Transcription Common Retrospective Formats
To facilitate reflection and the generation of improvement actions, there are several formats or structures to guide retrospective meetings.
These formats help focus the conversation, ensure participation and make the process more dynamic and effective.
The choice of format can vary depending on the team's preferences, maturity level or simply to avoid monotony.
As an Agile Coach, knowing and knowing how to facilitate different formats will allow you to adapt the retrospective to the context and keep it fresh and productive. The goal is always to identify areas for improvement and define concrete actions.
What Went Right / What Didn't Go Right / What to Try
This is the classic and simplest format. A whiteboard (physical or virtual) is divided into three columns:
What Went Well: Positive aspects of the last work cycle that you want to maintain or reinforce.
What did not go well: Problems, obstacles or negative aspects that were encountered and need to be addressed.
What to try / Ideas for improvement: Concrete suggestions or experiments that the team could try in the next cycle to improve.
Team members generate ideas (usually on post-its) for each column, then group, discuss and derive specific action items, especially from the "What Didn't Go Well" and "What to Try" columns.
Start / Stop / Continue
Similar to the previous format but more oriented to direct action, this model uses three categories:
Start: What new actions or behaviors should we start doing?

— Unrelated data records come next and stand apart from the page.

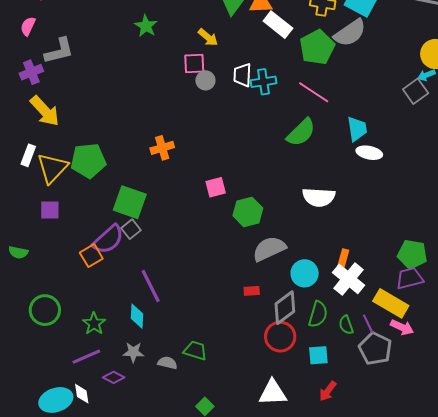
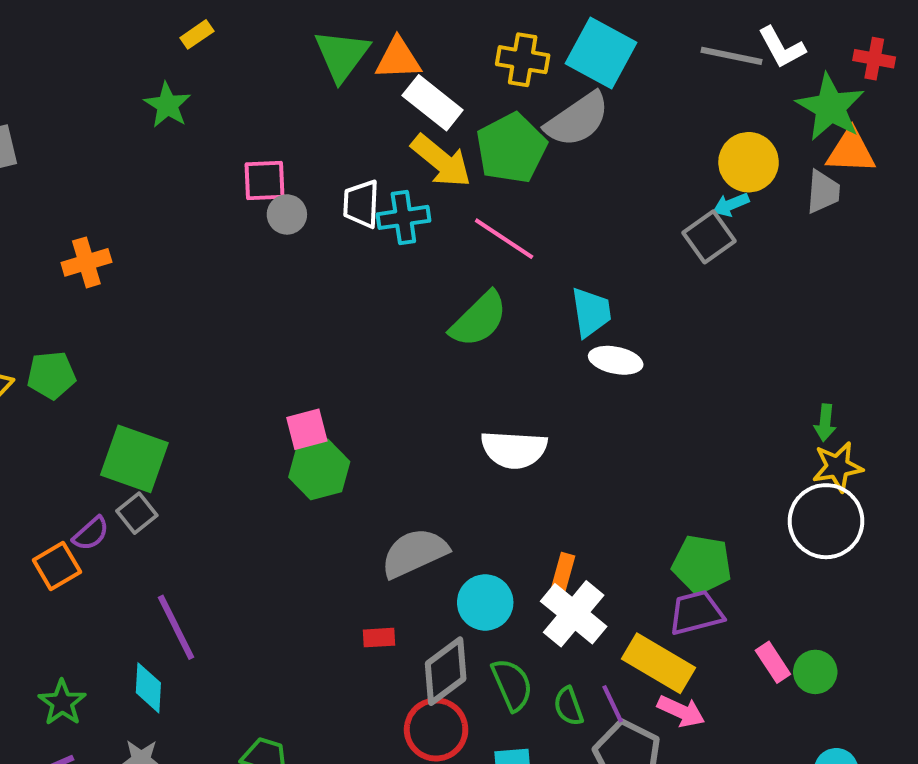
yellow arrow: (208, 37) -> (441, 161), moved, size x1.5
orange cross: (162, 148) -> (86, 262), moved
green pentagon: (88, 161) -> (51, 375), size x0.7
green hexagon: (248, 212) -> (319, 469), moved
purple semicircle: (108, 239) -> (91, 534), size x0.6
green semicircle: (318, 314) -> (512, 685), turned -40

Stop: What current actions or behaviors should we stop doing because they are ineffective or harmful?
Continue: What actions or behaviors are working well and should we make sure we keep doing them?

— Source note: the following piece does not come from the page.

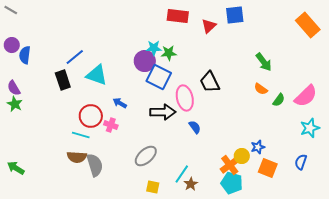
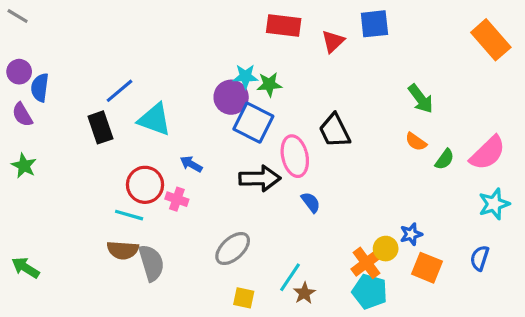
purple semicircle: (14, 88) -> (22, 115), moved

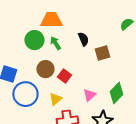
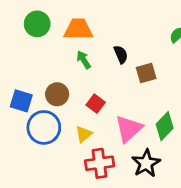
green circle: (34, 40) -> (37, 24), moved
brown circle: (45, 69) -> (57, 94), moved
pink triangle: (89, 95) -> (129, 129), size x1.6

This format focuses the conversation directly on behavior or process changes that the team can implement.
Sailboat (Anchors, Wind), Starfish (Keep, More, Less, Stop, Start).
These are more creative and metaphorical formats:
Sailboat (Sailboat): uses the metaphor of a sailboat to represent the team.

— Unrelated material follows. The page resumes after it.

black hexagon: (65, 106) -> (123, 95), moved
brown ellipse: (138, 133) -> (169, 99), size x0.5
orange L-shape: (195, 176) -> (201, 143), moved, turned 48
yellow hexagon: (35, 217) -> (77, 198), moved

- Brainstorming is done on:
- The Wind: What drives us forward (things that help)?
- The Anchors: What holds us back or slows us down (impediments)?
- (Optional) The Island/Land: What is our goal? The Crew: Who are we?
Starfish: Offers more nuance than Start/Stop/Continue with five categories:
- Keep Doing: What's working well.
- More Of: Valuable activities that should be intensified.
- Less Of: Activities that provide little value or are inefficient.
- Stop Doing: That which is harmful or useless.
- Start Doing: New ideas to try.
Avoiding Purely Emotional Approaches (Happy/Sad)
While acknowledging emotions is important for team health, retrospective formats that focus exclusively on feelings (such as "What made me happy / What made me sad") may be less effective in generating concrete improvement actions.